The task :: Copy every entry verbatim and skip the pictures.

Records provided ::
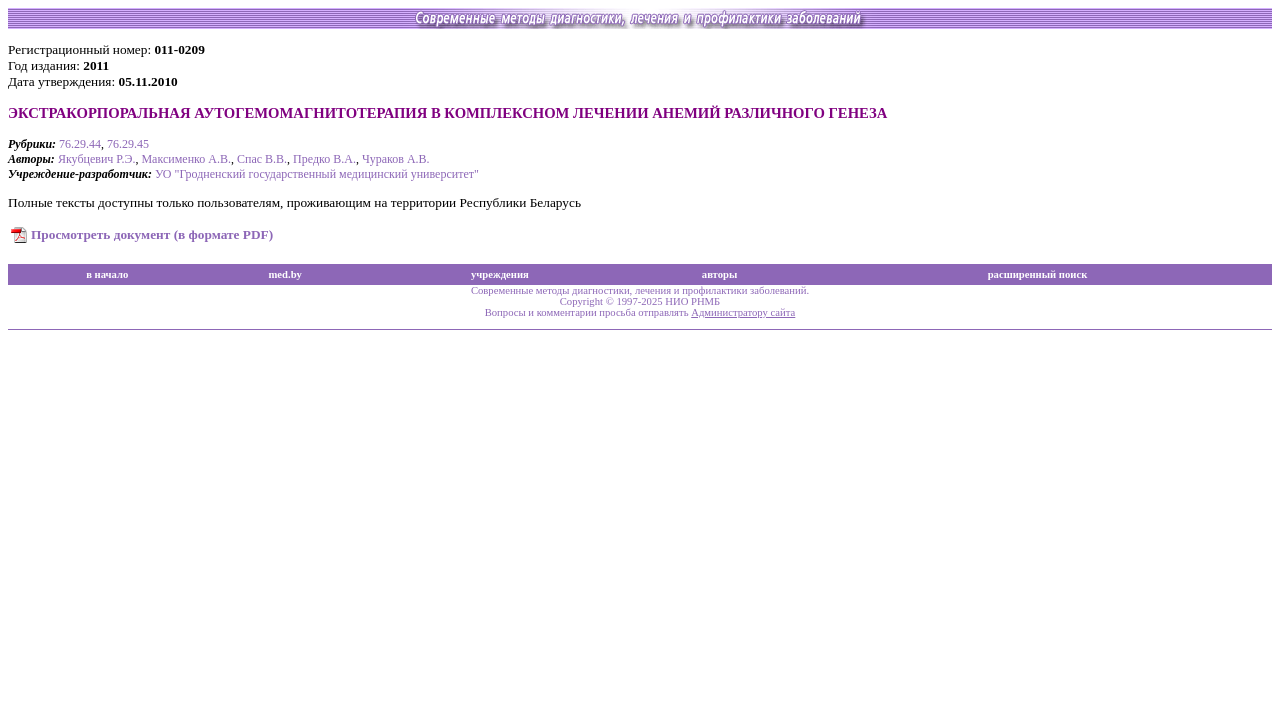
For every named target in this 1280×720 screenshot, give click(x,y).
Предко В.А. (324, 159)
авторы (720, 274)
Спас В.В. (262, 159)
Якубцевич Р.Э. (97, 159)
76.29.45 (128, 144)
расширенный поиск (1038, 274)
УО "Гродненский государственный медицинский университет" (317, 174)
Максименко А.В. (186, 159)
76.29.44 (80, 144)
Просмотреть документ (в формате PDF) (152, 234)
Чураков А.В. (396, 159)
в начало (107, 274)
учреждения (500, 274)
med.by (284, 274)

Answer to this problem ::
For every named target in this 1280×720 screenshot, give click(x,y).
Предко В.А. (324, 159)
авторы (720, 274)
Спас В.В. (262, 159)
Якубцевич Р.Э. (97, 159)
76.29.45 (128, 144)
расширенный поиск (1038, 274)
УО "Гродненский государственный медицинский университет" (317, 174)
Максименко А.В. (186, 159)
76.29.44 (80, 144)
Просмотреть документ (в формате PDF) (152, 234)
Чураков А.В. (396, 159)
в начало (107, 274)
учреждения (500, 274)
med.by (284, 274)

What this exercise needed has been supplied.